**WHAT IS EXPECTED**. Type the records that follow again exactly as written, but drop the pictures.

**DATA SUPPLIED**.
((
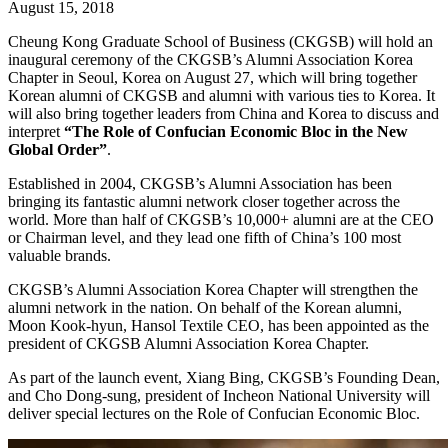
August 15, 2018
Cheung Kong Graduate School of Business (CKGSB) will hold an
inaugural ceremony of the CKGSB’s Alumni Association Korea
Chapter in Seoul, Korea on August 27, which will bring together
Korean alumni of CKGSB and alumni with various ties to Korea. It
will also bring together leaders from China and Korea to discuss and
interpret
“The Role of Confucian Economic Bloc in the New
Global Order”
.
Established in 2004, CKGSB’s Alumni Association has been
bringing its fantastic alumni network closer together across the
world. More than half of CKGSB’s 10,000+ alumni are at the CEO
or Chairman level, and they lead one fifth of China’s 100 most
valuable brands.
CKGSB’s Alumni Association Korea Chapter will strengthen the
alumni network in the nation. On behalf of the Korean alumni,
Moon Kook-hyun, Hansol Textile CEO, has been appointed as the
president of CKGSB Alumni Association Korea Chapter.
As part of the launch event, Xiang Bing, CKGSB’s Founding Dean,
and Cho Dong-sung, president of Incheon National University will
deliver special lectures on the Role of Confucian Economic Bloc.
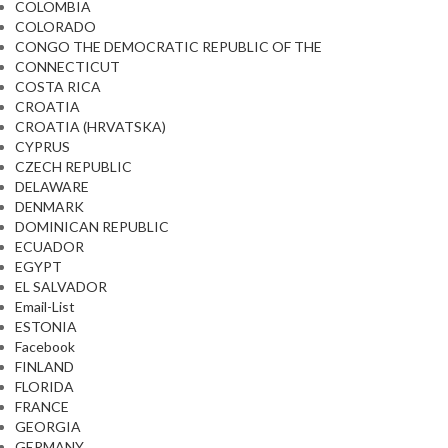
COLOMBIA
COLORADO
CONGO THE DEMOCRATIC REPUBLIC OF THE
CONNECTICUT
COSTA RICA
CROATIA
CROATIA (HRVATSKA)
CYPRUS
CZECH REPUBLIC
DELAWARE
DENMARK
DOMINICAN REPUBLIC
ECUADOR
EGYPT
EL SALVADOR
Email-List
ESTONIA
Facebook
FINLAND
FLORIDA
FRANCE
GEORGIA
GERMANY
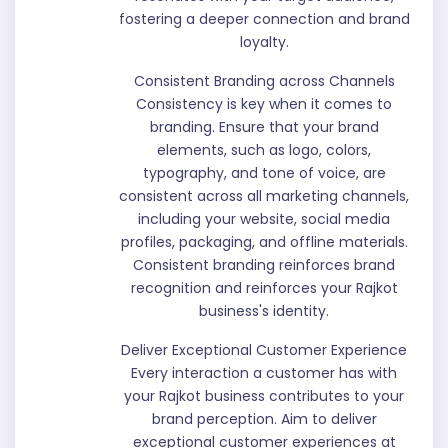
fostering a deeper connection and brand
loyalty.
Consistent Branding across Channels
Consistency is key when it comes to
branding. Ensure that your brand
elements, such as logo, colors,
typography, and tone of voice, are
consistent across all marketing channels,
including your website, social media
profiles, packaging, and offline materials.
Consistent branding reinforces brand
recognition and reinforces your Rajkot
business's identity.
Deliver Exceptional Customer Experience
Every interaction a customer has with
your Rajkot business contributes to your
brand perception. Aim to deliver
exceptional customer experiences at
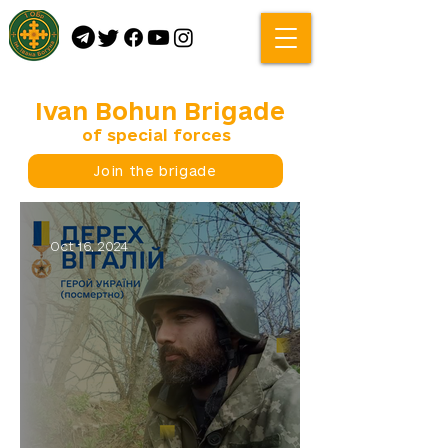
Ivan Bohun Brigade
of special forces
Join the brigade
Oct 16, 2024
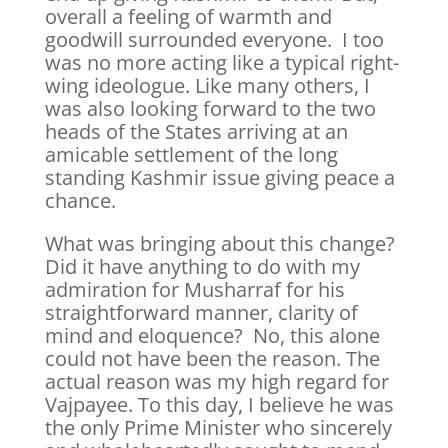
overall a feeling of warmth and
goodwill surrounded everyone. I too
was no more acting like a typical right-
wing ideologue. Like many others, I
was also looking forward to the two
heads of the States arriving at an
amicable settlement of the long
standing Kashmir issue giving peace a
chance.
What was bringing about this change?
Did it have anything to do with my
admiration for Musharraf for his
straightforward manner, clarity of
mind and eloquence? No, this alone
could not have been the reason. The
actual reason was my high regard for
Vajpayee. To this day, I believe he was
the only Prime Minister who sincerely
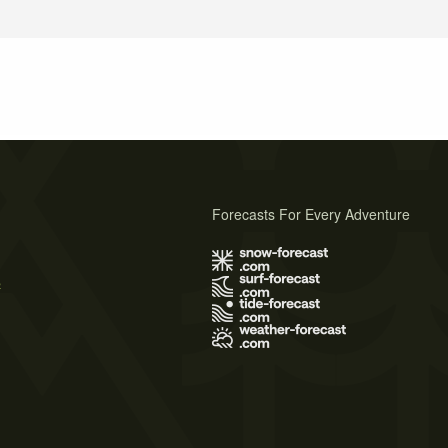
Forecasts For Every Adventure
s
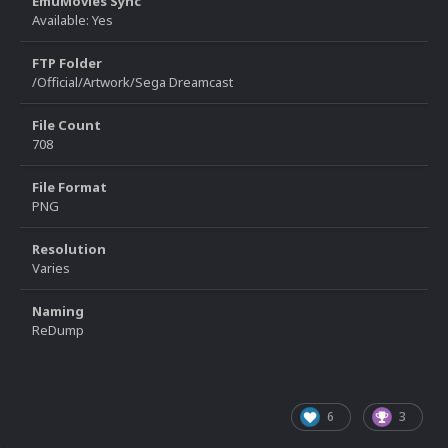
EmuMovies Sync
Available: Yes
FTP Folder
/Official/Artwork/Sega Dreamcast
File Count
708
File Format
PNG
Resolution
Varies
Naming
ReDump
6
3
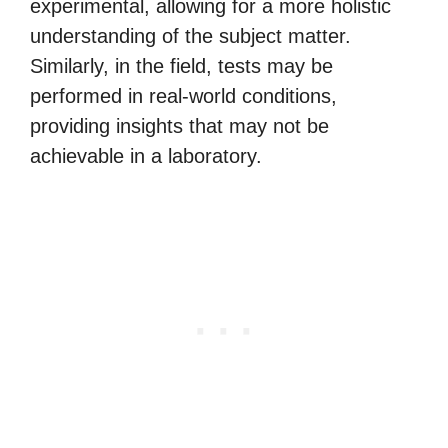
experimental, allowing for a more holistic
understanding of the subject matter.
Similarly, in the field, tests may be
performed in real-world conditions,
providing insights that may not be
achievable in a laboratory.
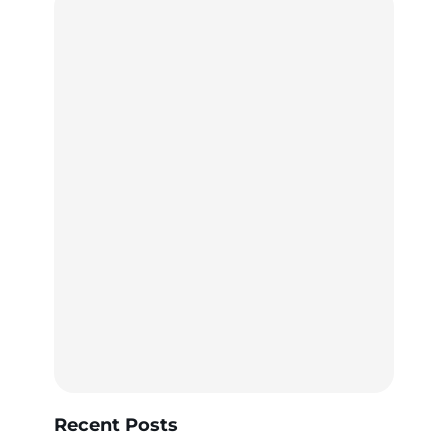
Recent Posts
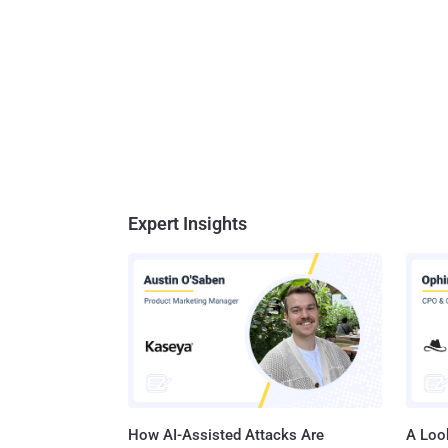
Expert Insights
How AI-Assisted Attacks Are
A Look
))
**TASK RESULT**.
August 15, 2018
Cheung Kong Graduate School of Business (CKGSB) will hold an
inaugural ceremony of the CKGSB’s Alumni Association Korea
Chapter in Seoul, Korea on August 27, which will bring together
Korean alumni of CKGSB and alumni with various ties to Korea. It
will also bring together leaders from China and Korea to discuss and
interpret
“The Role of Confucian Economic Bloc in the New
Global Order”
.
Established in 2004, CKGSB’s Alumni Association has been
bringing its fantastic alumni network closer together across the
world. More than half of CKGSB’s 10,000+ alumni are at the CEO
or Chairman level, and they lead one fifth of China’s 100 most
valuable brands.
CKGSB’s Alumni Association Korea Chapter will strengthen the
alumni network in the nation. On behalf of the Korean alumni,
Moon Kook-hyun, Hansol Textile CEO, has been appointed as the
president of CKGSB Alumni Association Korea Chapter.
As part of the launch event, Xiang Bing, CKGSB’s Founding Dean,
and Cho Dong-sung, president of Incheon National University will
deliver special lectures on the Role of Confucian Economic Bloc.
COLOMBIA
COLORADO
CONGO THE DEMOCRATIC REPUBLIC OF THE
CONNECTICUT
COSTA RICA
CROATIA
CROATIA (HRVATSKA)
CYPRUS
CZECH REPUBLIC
DELAWARE
DENMARK
DOMINICAN REPUBLIC
ECUADOR
EGYPT
EL SALVADOR
Email-List
ESTONIA
Facebook
FINLAND
FLORIDA
FRANCE
GEORGIA
GERMANY
fostering a deeper connection and brand
loyalty.
Consistent Branding across Channels
Consistency is key when it comes to
branding. Ensure that your brand
elements, such as logo, colors,
typography, and tone of voice, are
consistent across all marketing channels,
including your website, social media
profiles, packaging, and offline materials.
Consistent branding reinforces brand
recognition and reinforces your Rajkot
business's identity.
Deliver Exceptional Customer Experience
Every interaction a customer has with
your Rajkot business contributes to your
brand perception. Aim to deliver
exceptional customer experiences at
Ivan Bohun Brigade
of special forces
Join the brigade
Oct 16, 2024
overall a feeling of warmth and
goodwill surrounded everyone. I too
was no more acting like a typical right-
wing ideologue. Like many others, I
was also looking forward to the two
heads of the States arriving at an
amicable settlement of the long
standing Kashmir issue giving peace a
chance.
What was bringing about this change?
Did it have anything to do with my
admiration for Musharraf for his
straightforward manner, clarity of
mind and eloquence? No, this alone
could not have been the reason. The
actual reason was my high regard for
Vajpayee. To this day, I believe he was
the only Prime Minister who sincerely
Forecasts For Every Adventure
s
EmuMovies Sync
Available: Yes
FTP Folder
/Official/Artwork/Sega Dreamcast
File Count
708
File Format
PNG
Resolution
Varies
Naming
ReDump
6
3
experimental, allowing for a more holistic
understanding of the subject matter.
Similarly, in the field, tests may be
performed in real-world conditions,
providing insights that may not be
achievable in a laboratory.
Recent Posts
Expert Insights
How AI-Assisted Attacks Are
A Look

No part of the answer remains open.